Instructions for the task — The data below is to be output in full, unchanged.

Saved entries —
▼

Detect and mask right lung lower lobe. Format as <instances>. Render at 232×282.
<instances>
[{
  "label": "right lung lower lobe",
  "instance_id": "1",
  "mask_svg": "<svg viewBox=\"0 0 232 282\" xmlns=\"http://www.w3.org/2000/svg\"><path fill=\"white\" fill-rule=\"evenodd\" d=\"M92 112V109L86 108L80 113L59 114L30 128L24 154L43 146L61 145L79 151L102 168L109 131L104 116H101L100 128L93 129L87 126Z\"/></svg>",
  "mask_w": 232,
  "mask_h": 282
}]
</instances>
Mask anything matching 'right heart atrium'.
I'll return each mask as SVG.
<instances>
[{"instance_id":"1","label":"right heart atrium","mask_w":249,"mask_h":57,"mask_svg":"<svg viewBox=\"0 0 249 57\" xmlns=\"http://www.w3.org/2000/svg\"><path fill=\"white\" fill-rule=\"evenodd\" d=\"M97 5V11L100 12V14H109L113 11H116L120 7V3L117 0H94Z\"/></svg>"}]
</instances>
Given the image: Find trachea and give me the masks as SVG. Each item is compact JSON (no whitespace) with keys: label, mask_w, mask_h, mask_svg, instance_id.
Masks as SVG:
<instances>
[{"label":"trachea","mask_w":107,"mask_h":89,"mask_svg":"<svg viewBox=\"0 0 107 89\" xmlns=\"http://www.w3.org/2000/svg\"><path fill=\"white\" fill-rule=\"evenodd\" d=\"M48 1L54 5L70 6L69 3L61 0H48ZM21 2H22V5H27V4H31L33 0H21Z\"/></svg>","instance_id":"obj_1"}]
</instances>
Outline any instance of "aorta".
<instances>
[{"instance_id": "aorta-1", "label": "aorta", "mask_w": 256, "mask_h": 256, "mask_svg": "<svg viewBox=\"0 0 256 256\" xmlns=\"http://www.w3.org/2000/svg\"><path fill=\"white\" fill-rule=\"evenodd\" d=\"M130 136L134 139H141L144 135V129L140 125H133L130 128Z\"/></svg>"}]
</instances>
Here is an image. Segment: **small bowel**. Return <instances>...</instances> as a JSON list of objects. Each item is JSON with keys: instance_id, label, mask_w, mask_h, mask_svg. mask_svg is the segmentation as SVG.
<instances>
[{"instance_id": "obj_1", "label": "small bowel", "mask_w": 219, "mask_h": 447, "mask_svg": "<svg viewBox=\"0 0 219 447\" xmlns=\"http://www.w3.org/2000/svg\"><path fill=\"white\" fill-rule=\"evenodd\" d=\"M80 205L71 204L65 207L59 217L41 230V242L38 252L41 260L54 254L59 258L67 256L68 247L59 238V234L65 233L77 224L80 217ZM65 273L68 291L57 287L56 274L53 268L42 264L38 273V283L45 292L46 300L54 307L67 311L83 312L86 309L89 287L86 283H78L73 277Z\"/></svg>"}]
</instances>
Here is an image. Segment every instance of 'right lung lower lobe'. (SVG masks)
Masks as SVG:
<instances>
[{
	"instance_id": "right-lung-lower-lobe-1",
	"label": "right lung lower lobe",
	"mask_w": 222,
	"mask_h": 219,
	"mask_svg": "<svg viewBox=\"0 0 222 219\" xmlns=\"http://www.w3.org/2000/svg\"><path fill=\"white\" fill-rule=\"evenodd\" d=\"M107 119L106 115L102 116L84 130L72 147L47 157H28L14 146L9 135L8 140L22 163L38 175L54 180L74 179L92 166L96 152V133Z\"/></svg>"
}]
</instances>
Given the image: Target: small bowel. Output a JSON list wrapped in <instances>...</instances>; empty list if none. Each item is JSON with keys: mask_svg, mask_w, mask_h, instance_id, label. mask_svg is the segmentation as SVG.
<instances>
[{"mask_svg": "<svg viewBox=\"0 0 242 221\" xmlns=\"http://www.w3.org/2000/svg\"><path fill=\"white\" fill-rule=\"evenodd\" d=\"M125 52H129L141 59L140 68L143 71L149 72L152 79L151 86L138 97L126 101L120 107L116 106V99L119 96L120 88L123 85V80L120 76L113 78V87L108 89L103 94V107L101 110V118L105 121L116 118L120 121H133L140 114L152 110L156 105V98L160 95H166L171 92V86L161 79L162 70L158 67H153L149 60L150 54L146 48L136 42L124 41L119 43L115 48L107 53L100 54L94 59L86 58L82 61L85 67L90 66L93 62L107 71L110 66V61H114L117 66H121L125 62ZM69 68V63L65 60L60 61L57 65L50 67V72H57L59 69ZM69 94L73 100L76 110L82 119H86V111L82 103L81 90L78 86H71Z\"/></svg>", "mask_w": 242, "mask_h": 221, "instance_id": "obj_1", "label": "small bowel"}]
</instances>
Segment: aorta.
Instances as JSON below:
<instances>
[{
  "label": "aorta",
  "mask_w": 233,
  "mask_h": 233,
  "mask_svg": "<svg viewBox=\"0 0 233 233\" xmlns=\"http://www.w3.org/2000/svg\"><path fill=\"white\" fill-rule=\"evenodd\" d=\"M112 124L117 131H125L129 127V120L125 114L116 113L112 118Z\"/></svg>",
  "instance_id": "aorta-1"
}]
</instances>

▲

Solution to the problem —
Detect and mask right lung lower lobe. Format as <instances>. Render at 232×282.
<instances>
[{
  "label": "right lung lower lobe",
  "instance_id": "1",
  "mask_svg": "<svg viewBox=\"0 0 232 282\" xmlns=\"http://www.w3.org/2000/svg\"><path fill=\"white\" fill-rule=\"evenodd\" d=\"M92 112V109L86 108L80 113L59 114L30 128L24 154L43 146L61 145L79 151L102 168L109 131L104 116H101L100 128L93 129L87 126Z\"/></svg>",
  "mask_w": 232,
  "mask_h": 282
}]
</instances>
Mask anything matching 'right heart atrium'.
I'll return each mask as SVG.
<instances>
[{"instance_id":"1","label":"right heart atrium","mask_w":249,"mask_h":57,"mask_svg":"<svg viewBox=\"0 0 249 57\" xmlns=\"http://www.w3.org/2000/svg\"><path fill=\"white\" fill-rule=\"evenodd\" d=\"M97 5V11L100 12V14H109L113 11H116L120 7V3L117 0H94Z\"/></svg>"}]
</instances>
Given the image: Find trachea and give me the masks as SVG. Each item is compact JSON (no whitespace) with keys: label, mask_w, mask_h, mask_svg, instance_id.
Masks as SVG:
<instances>
[{"label":"trachea","mask_w":107,"mask_h":89,"mask_svg":"<svg viewBox=\"0 0 107 89\" xmlns=\"http://www.w3.org/2000/svg\"><path fill=\"white\" fill-rule=\"evenodd\" d=\"M48 1L54 5L70 6L69 3L61 0H48ZM21 2H22V5H27V4H31L33 0H21Z\"/></svg>","instance_id":"obj_1"}]
</instances>
Outline any instance of "aorta".
<instances>
[{"instance_id": "aorta-1", "label": "aorta", "mask_w": 256, "mask_h": 256, "mask_svg": "<svg viewBox=\"0 0 256 256\" xmlns=\"http://www.w3.org/2000/svg\"><path fill=\"white\" fill-rule=\"evenodd\" d=\"M130 136L134 139H141L144 135V129L140 125H133L130 128Z\"/></svg>"}]
</instances>
Here is an image. Segment: **small bowel**. Return <instances>...</instances> as a JSON list of objects. Each item is JSON with keys: instance_id, label, mask_w, mask_h, mask_svg. mask_svg is the segmentation as SVG.
<instances>
[{"instance_id": "obj_1", "label": "small bowel", "mask_w": 219, "mask_h": 447, "mask_svg": "<svg viewBox=\"0 0 219 447\" xmlns=\"http://www.w3.org/2000/svg\"><path fill=\"white\" fill-rule=\"evenodd\" d=\"M80 205L71 204L65 207L59 217L41 230V242L38 252L41 260L54 254L59 258L67 256L68 247L59 238V234L65 233L77 224L80 217ZM65 273L68 291L57 287L56 274L53 268L42 264L38 273V283L45 292L46 300L54 307L67 311L83 312L86 309L89 287L86 283H78L73 277Z\"/></svg>"}]
</instances>
Here is an image. Segment every instance of 'right lung lower lobe'. (SVG masks)
Masks as SVG:
<instances>
[{
	"instance_id": "right-lung-lower-lobe-1",
	"label": "right lung lower lobe",
	"mask_w": 222,
	"mask_h": 219,
	"mask_svg": "<svg viewBox=\"0 0 222 219\" xmlns=\"http://www.w3.org/2000/svg\"><path fill=\"white\" fill-rule=\"evenodd\" d=\"M107 119L106 115L102 116L84 130L72 147L47 157H28L14 146L9 135L8 140L22 163L38 175L54 180L74 179L92 166L96 152V133Z\"/></svg>"
}]
</instances>
Given the image: Target: small bowel. Output a JSON list wrapped in <instances>...</instances>; empty list if none. Each item is JSON with keys: mask_svg, mask_w, mask_h, instance_id, label. mask_svg is the segmentation as SVG.
<instances>
[{"mask_svg": "<svg viewBox=\"0 0 242 221\" xmlns=\"http://www.w3.org/2000/svg\"><path fill=\"white\" fill-rule=\"evenodd\" d=\"M125 52H129L141 59L140 68L143 71L149 72L152 79L151 86L138 97L126 101L120 107L116 106V99L119 96L120 88L123 85V80L120 76L113 78V87L108 89L103 94V107L101 110V118L105 121L116 118L120 121H133L140 114L152 110L156 105V98L160 95H166L171 92V86L161 79L162 70L158 67H153L149 60L150 54L146 48L136 42L124 41L119 43L115 48L107 53L100 54L94 59L86 58L82 61L85 67L90 66L93 62L107 71L110 66V61H114L117 66H121L125 62ZM69 68V63L65 60L60 61L57 65L50 67V72H57L59 69ZM69 94L73 100L76 110L82 119H86V111L82 103L81 90L78 86H71Z\"/></svg>", "mask_w": 242, "mask_h": 221, "instance_id": "obj_1", "label": "small bowel"}]
</instances>
Segment: aorta.
Instances as JSON below:
<instances>
[{
  "label": "aorta",
  "mask_w": 233,
  "mask_h": 233,
  "mask_svg": "<svg viewBox=\"0 0 233 233\" xmlns=\"http://www.w3.org/2000/svg\"><path fill=\"white\" fill-rule=\"evenodd\" d=\"M112 124L117 131H125L129 127V120L125 114L116 113L112 118Z\"/></svg>",
  "instance_id": "aorta-1"
}]
</instances>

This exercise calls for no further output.